Good thinking, except I am attempting to optimise the worst case, so I do not wish to sacrifice that for a faster average case.
2007-10-14 18:47
Oswald

Registered: Apr 2002
Posts: 5017
it should be noted tho, that worst case sorting never happens with progressive sort, especially if you optimize for only adding/removing 1 sprite to the sort per frame. I'm also realizing that the zp method presented above is not good, as the rare case with insertion sort (my current approach) is when there's no need to swap.
2007-10-14 19:29
JackAsser

Registered: Jun 2002
Posts: 1989
Quote: hmm - so I'd need to manage less than (34*63)/32=67 cycles per actor.

I've still got some optimising to do, but at the moment the worst case cost per actor ranges from 46 to 87 cycles depending on the number of other actors are in the same bucket (1 to 7 others) plus a small overhead for each of the 10 buckets.

There are a lot of unnecessary loads and stores in the more expensive cases though, so I'll see how I go over this week.

A sorting network is basically a list of optional exchanges of predetermined pairs, that after they are complete guarantee the list is sorted.
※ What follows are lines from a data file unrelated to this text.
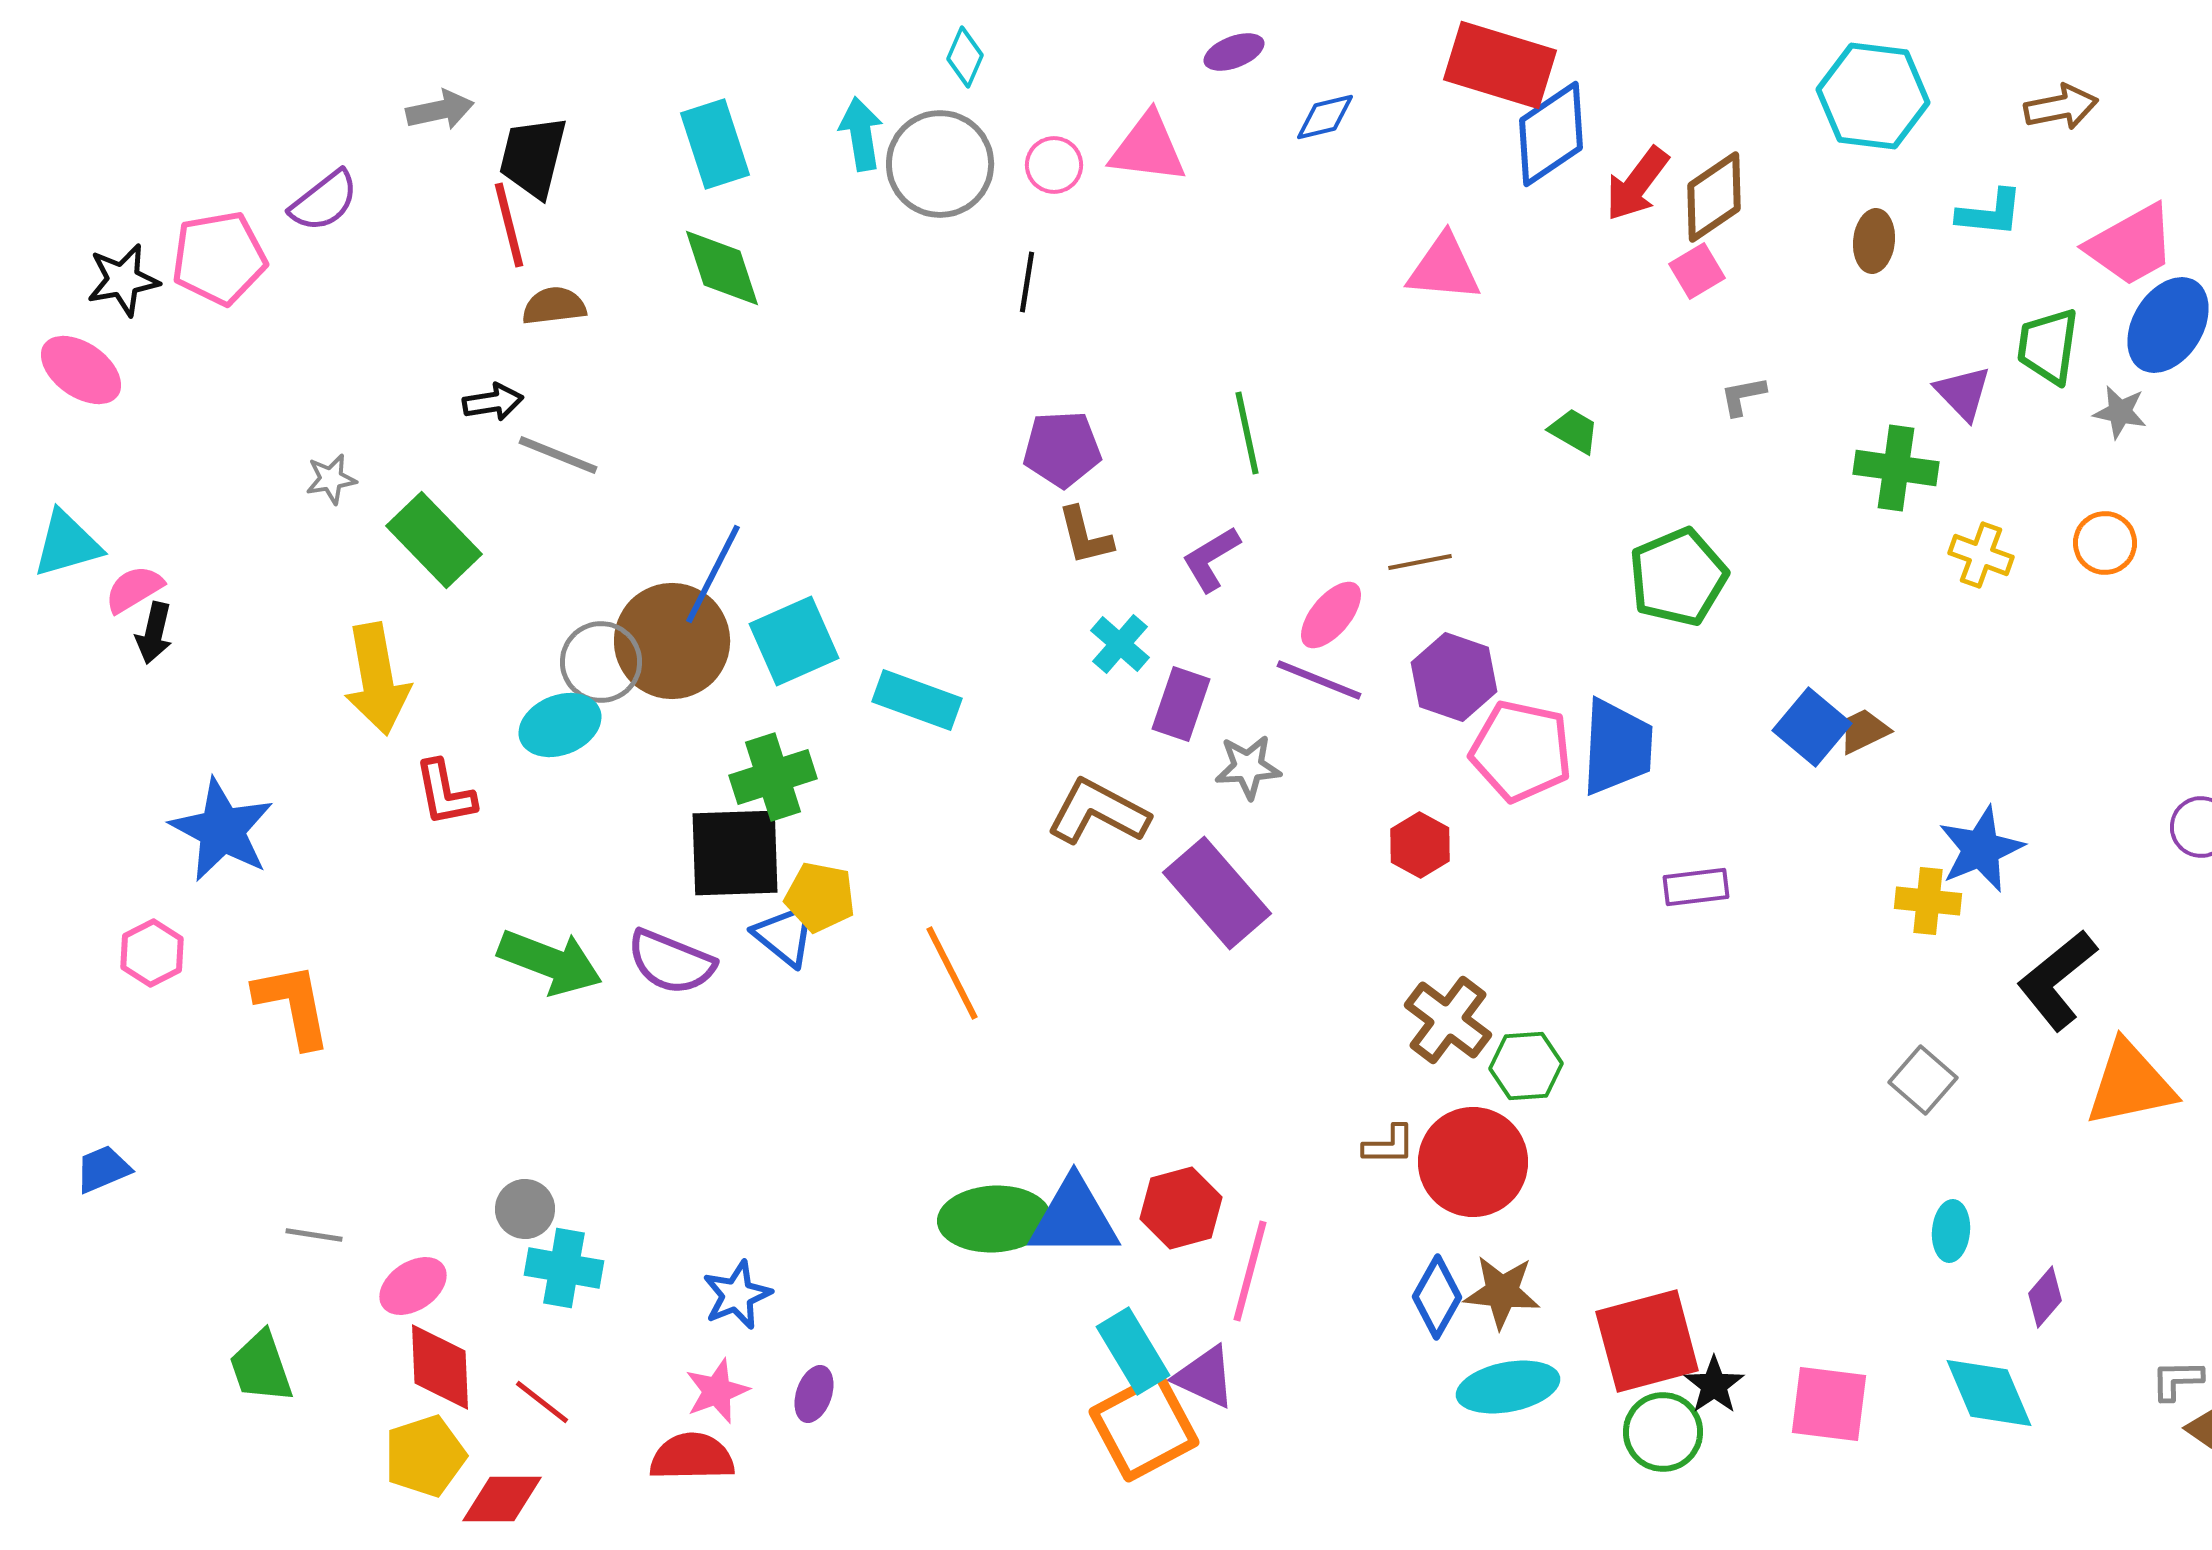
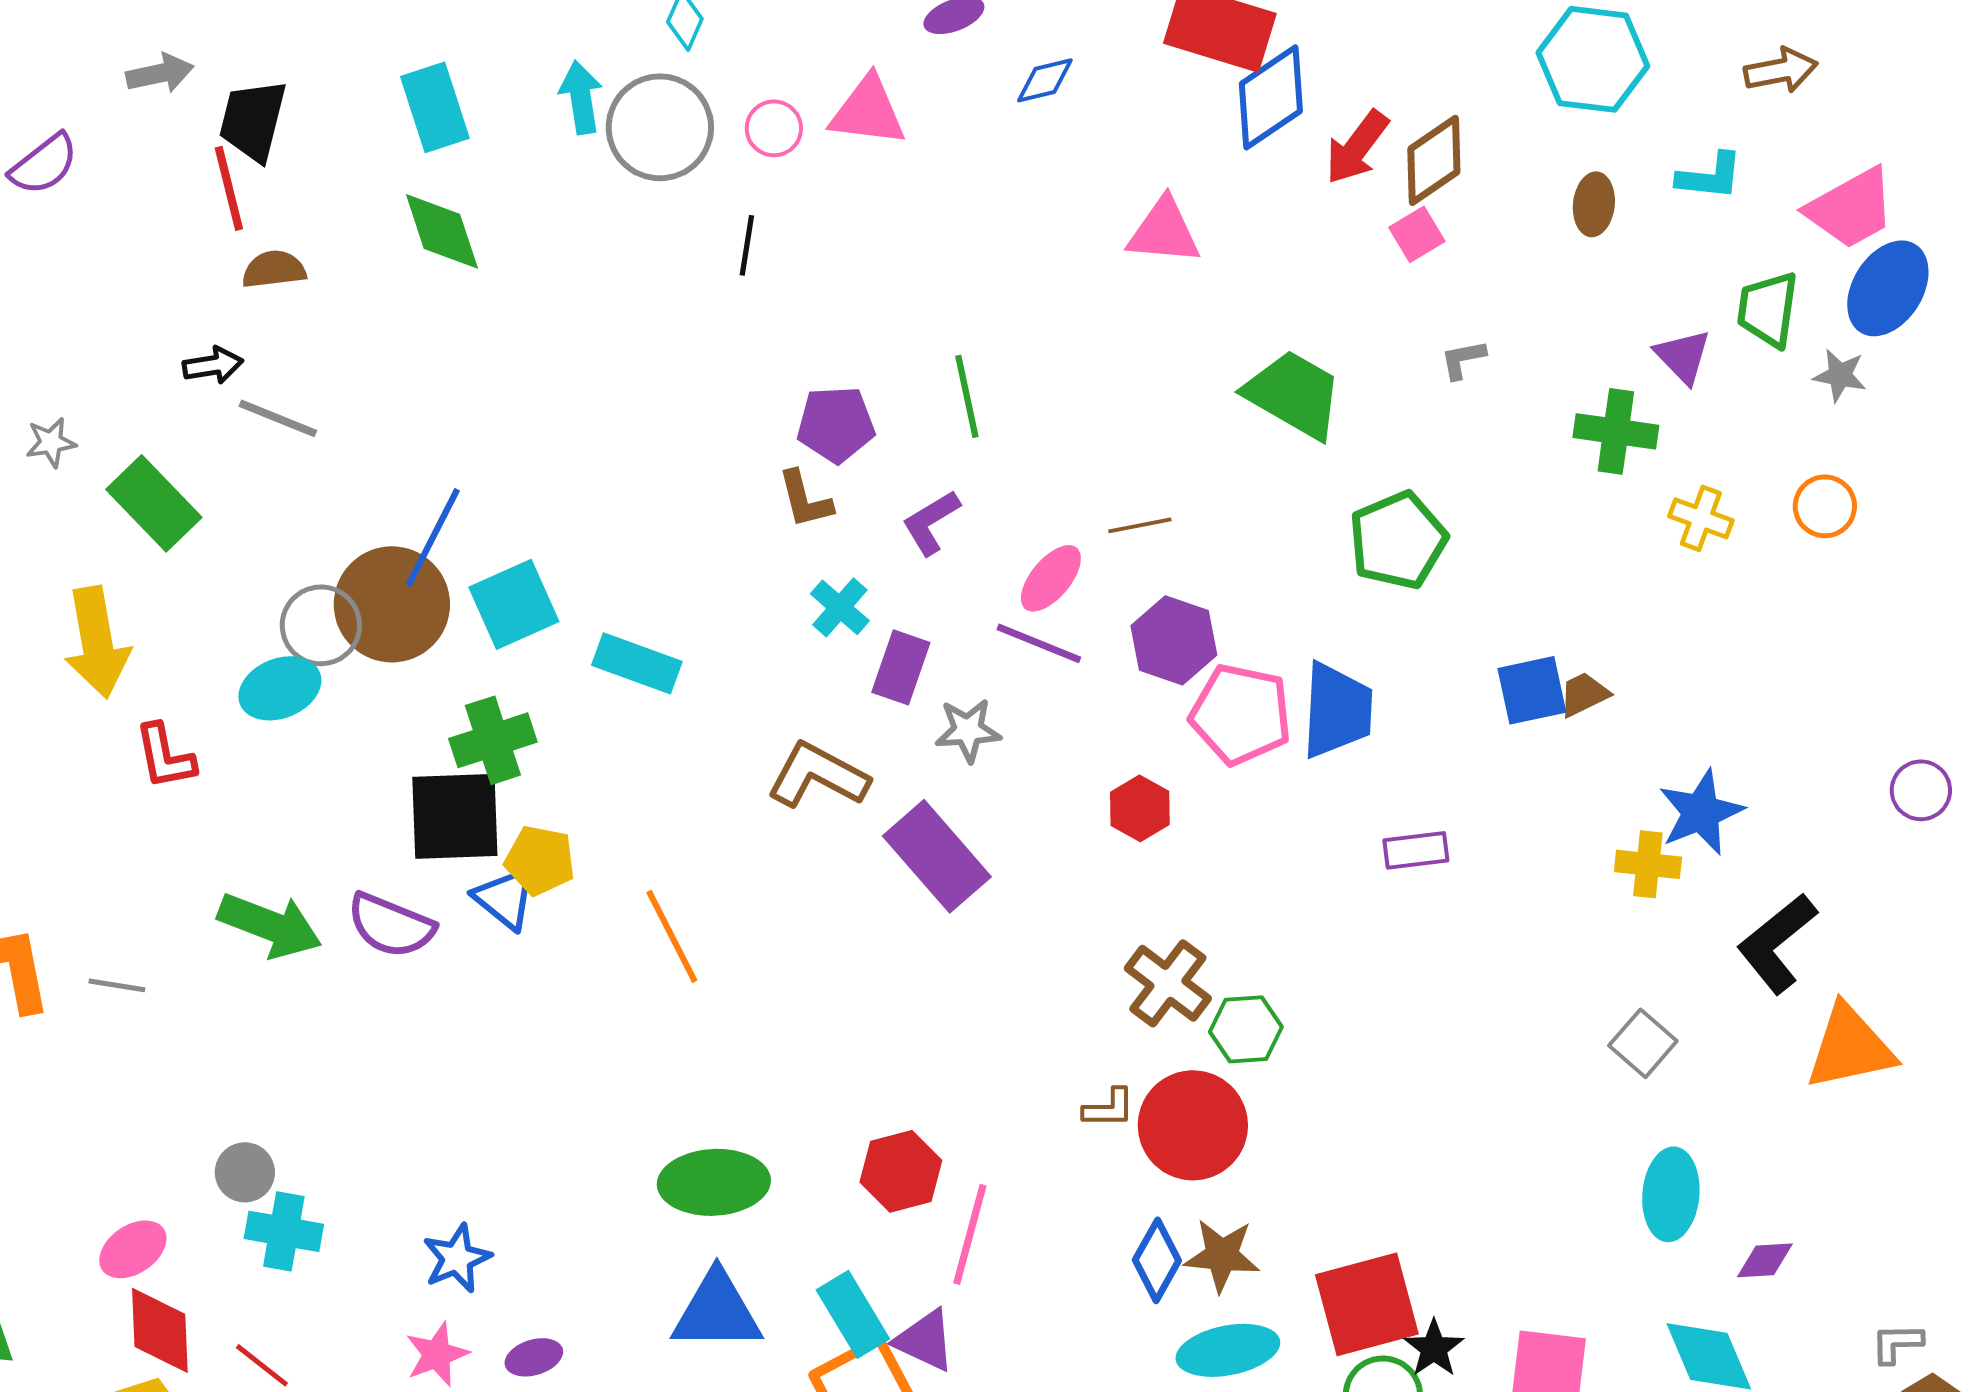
green trapezoid: (1574, 431) -> (1294, 394), size x2.0
purple pentagon: (1062, 449) -> (836, 424), moved
blue square: (1812, 727) -> (1532, 690), turned 38
blue triangle: (1074, 1218) -> (717, 1311), moved
cyan ellipse: (1951, 1231) -> (1671, 1194), size x1.5
gray line: (314, 1235) -> (117, 985), moved
purple diamond: (2045, 1297) -> (1765, 1260), turned 46
purple ellipse: (814, 1394) -> (534, 1357), turned 54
It avoids computing array indices and a lot of the branching - eg

#define SWAP(a,b) .(:ldx zpt+a:ldy zpt+b:lda act_y,x:cmp act_y,y:bcs noswap:stx zpt+b:sty zpt+a:noswap:.)

SWAP(0,1)
SWAP(2,3)
SWAP(0,2)
SWAP(1,3)
SWAP(1,2)

will ensure that four actor indices stored in zpt..zpt+3 will be sorted by y position. For an 8 element list, you only need 19 swaps.


Hmmm... I was sure sorting networks were O(n log n) but apparantly Ajtai, Komlós and Szemerédi have O(log n) sorting network. I.e. the maximum depth (or comparators executed) is log n. It feels highly counter intuitive imo but I won't question it. Anyways, point is that while radix-sort is O(n*m) (where n is # of input and m is # of digits), an optimal sorting network is O(log n).

Now, this O() notation always hides huges constants for a c64 but for a f.e. 48 actor sorter it should require at most 48*log2(48) comparators statically in memory and at most log2(48) of those are executed at any given input. => NICE!